Figuring out how to live out all the gospel all the time...
Wednesday, February 21, 2007
Ash Wednesday


The helping of others, the giving of alms, and all external goods don't calm the arrogance of the heart. Humility of the mind, the pain of repentence and the breaking of the will, however, humble the proud spirit.


- Elder Joseph the Hesychast

As long as I've known of it, Lent has always been a time of tension for me. My background and the church I grew up in doesn't practice it or even make reference to it. However, in the travels of my faith journey, I found myself drawn to the communities that not only recognize it, but practice it in earnestness.

So in my stronger years, I've had (by my own judgement of course) "successful" times of fasting during this season. However, in later years I've backed off of the intensity of the choice fast and often find loopholes to offer me an out should I grow tired or bored of the fast.
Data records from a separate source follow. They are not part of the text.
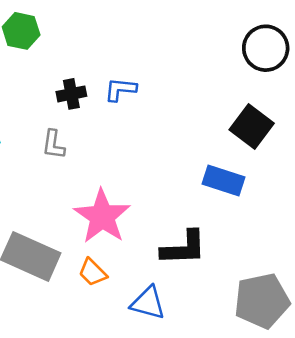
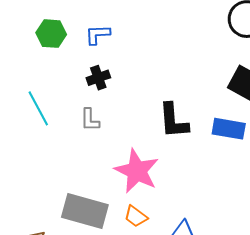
blue L-shape: (120, 89) -> (98, 34), moved
black L-shape: (184, 248) -> (174, 121), moved, turned 96

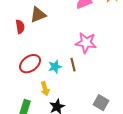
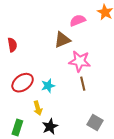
brown triangle: (38, 15) -> (62, 40), moved
brown line: (73, 65) -> (83, 84), moved

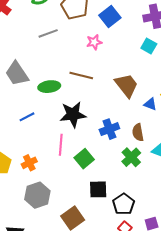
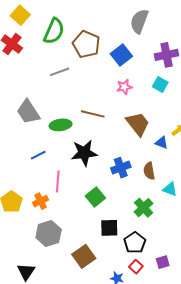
pink star: (94, 42) -> (124, 87), moved
pink line: (61, 145) -> (58, 181), moved
green cross: (131, 157) -> (144, 208), moved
The current year properly illustrates the aforementioned friction caused by my own past experiences and shortcomings. Visiting two different churches on the spectrum certainly adds to the dilemma.

What does Lent mean to me? Why am I only concerned with the idea of fasting at this time of year? What more does Lent mean besides starving or depriving myself?

Perhaps the first step is to embrace the sprit of Elder Joseph above and admit the filth of my sin and the plague within me that is pride.

How that leads me to the spirit of the true fast that Isaiah writes about is beyond me.

Is not this the fast that I choose: to loose the bonds of injustice, to undo the thongs of the yoke, to let the oppressed go free, and to break every yoke? Is it not to share your bread with the hungry, and bring the homeless poor into your house; when you see the naked, to cover them, and not to hide yourself from your own kin?